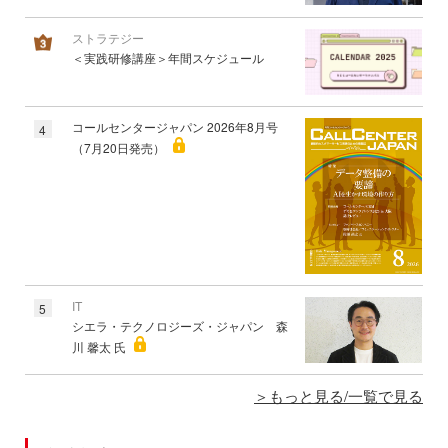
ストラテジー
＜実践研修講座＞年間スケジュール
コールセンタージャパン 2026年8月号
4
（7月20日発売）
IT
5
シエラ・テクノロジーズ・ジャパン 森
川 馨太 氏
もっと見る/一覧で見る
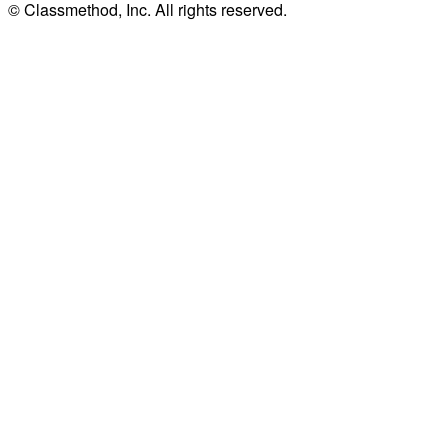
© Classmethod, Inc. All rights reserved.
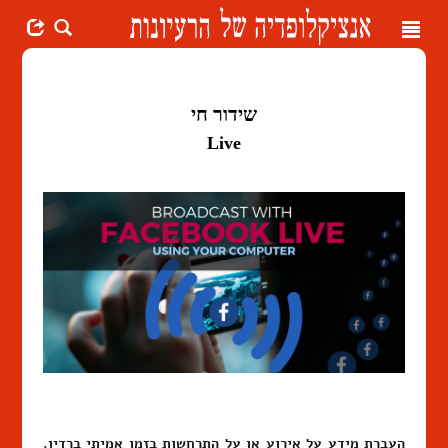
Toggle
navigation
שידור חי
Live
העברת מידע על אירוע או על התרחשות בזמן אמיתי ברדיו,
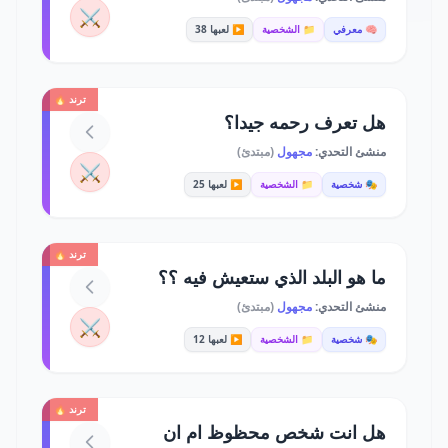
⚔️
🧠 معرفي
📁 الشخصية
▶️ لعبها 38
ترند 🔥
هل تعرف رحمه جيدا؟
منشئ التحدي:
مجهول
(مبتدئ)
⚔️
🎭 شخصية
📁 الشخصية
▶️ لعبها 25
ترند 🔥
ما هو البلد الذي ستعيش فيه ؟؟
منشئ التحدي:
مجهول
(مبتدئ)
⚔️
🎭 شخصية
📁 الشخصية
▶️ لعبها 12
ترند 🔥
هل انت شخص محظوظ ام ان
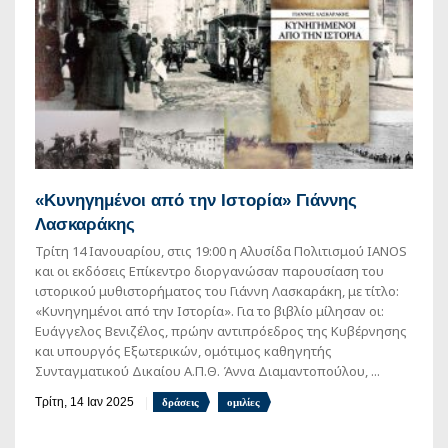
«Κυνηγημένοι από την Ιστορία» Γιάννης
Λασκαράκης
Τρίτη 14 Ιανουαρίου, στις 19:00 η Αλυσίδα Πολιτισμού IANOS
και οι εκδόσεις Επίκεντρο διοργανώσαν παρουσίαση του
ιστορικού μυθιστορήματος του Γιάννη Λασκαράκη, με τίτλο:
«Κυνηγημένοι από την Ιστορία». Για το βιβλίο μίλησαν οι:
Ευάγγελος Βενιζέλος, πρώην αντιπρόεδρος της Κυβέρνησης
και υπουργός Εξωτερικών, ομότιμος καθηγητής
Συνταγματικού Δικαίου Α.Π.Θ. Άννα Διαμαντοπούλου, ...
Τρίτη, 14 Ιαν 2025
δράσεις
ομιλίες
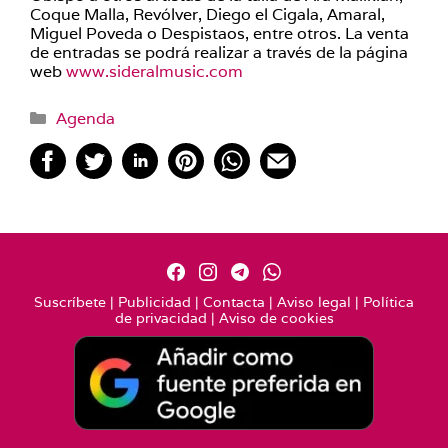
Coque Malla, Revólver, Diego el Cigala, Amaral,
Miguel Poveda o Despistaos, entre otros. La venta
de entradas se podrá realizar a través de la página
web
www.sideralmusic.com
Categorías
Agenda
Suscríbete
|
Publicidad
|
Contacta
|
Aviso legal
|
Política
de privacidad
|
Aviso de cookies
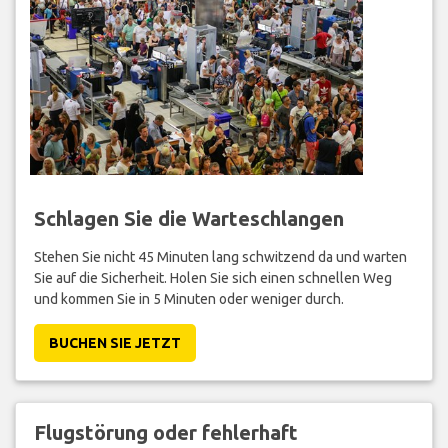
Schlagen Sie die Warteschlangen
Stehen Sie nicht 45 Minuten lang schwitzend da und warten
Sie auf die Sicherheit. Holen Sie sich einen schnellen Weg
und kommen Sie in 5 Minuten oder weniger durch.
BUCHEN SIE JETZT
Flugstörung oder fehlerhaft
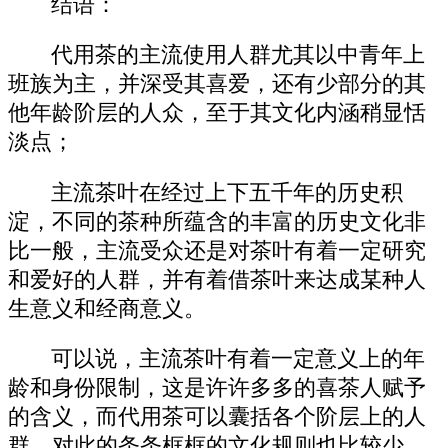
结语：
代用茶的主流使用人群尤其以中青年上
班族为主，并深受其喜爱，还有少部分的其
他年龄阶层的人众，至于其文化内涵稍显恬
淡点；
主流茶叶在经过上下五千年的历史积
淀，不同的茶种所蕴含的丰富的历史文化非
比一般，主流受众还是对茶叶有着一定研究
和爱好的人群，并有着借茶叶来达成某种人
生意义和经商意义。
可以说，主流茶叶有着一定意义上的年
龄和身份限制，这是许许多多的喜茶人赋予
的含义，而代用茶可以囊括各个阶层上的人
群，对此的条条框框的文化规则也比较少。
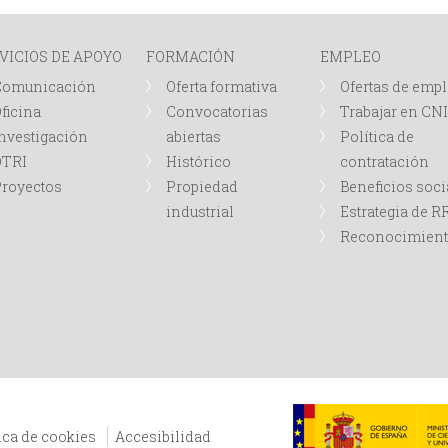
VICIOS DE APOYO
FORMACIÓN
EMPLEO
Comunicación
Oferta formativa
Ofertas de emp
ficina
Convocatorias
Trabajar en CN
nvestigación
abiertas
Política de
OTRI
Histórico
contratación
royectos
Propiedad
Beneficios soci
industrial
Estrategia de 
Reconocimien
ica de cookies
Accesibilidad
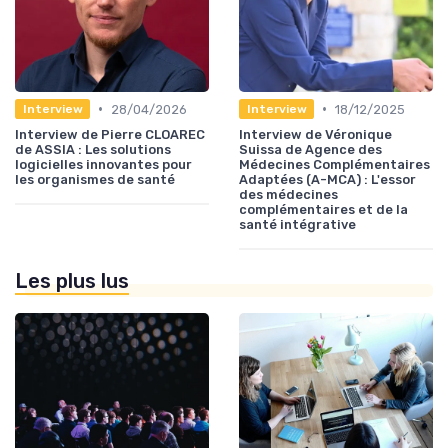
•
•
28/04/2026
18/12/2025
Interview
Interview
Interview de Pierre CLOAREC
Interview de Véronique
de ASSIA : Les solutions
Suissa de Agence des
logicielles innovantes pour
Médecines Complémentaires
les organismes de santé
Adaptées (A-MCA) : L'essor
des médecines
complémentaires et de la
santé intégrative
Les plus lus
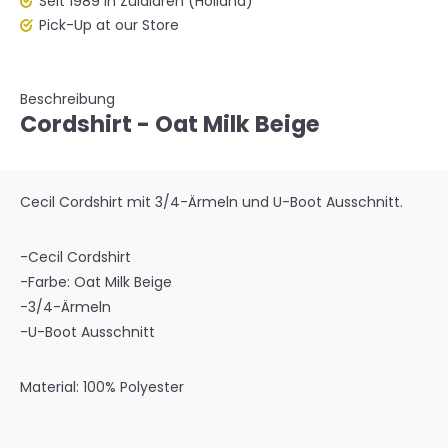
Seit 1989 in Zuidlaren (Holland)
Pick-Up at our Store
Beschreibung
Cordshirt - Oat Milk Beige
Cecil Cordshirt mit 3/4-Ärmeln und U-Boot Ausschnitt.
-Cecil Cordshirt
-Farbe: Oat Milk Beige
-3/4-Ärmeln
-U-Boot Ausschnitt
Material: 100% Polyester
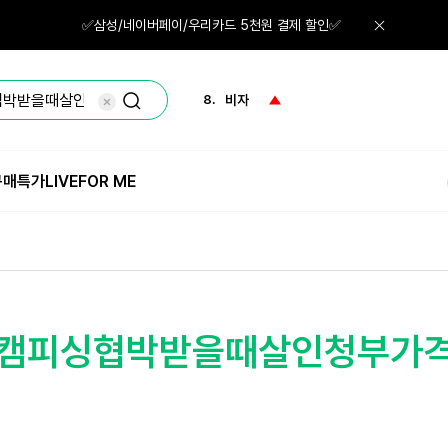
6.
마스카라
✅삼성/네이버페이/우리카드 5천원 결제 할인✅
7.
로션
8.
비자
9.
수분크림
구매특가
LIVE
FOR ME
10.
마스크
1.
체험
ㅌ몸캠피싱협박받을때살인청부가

EXERCISE AIM: What lines above hold the word "Cordshirt"? List them all.

SOLUTION:
Cordshirt - Oat Milk Beige
Cecil Cordshirt mit 3/4-Ärmeln und U-Boot Ausschnitt.
-Cecil Cordshirt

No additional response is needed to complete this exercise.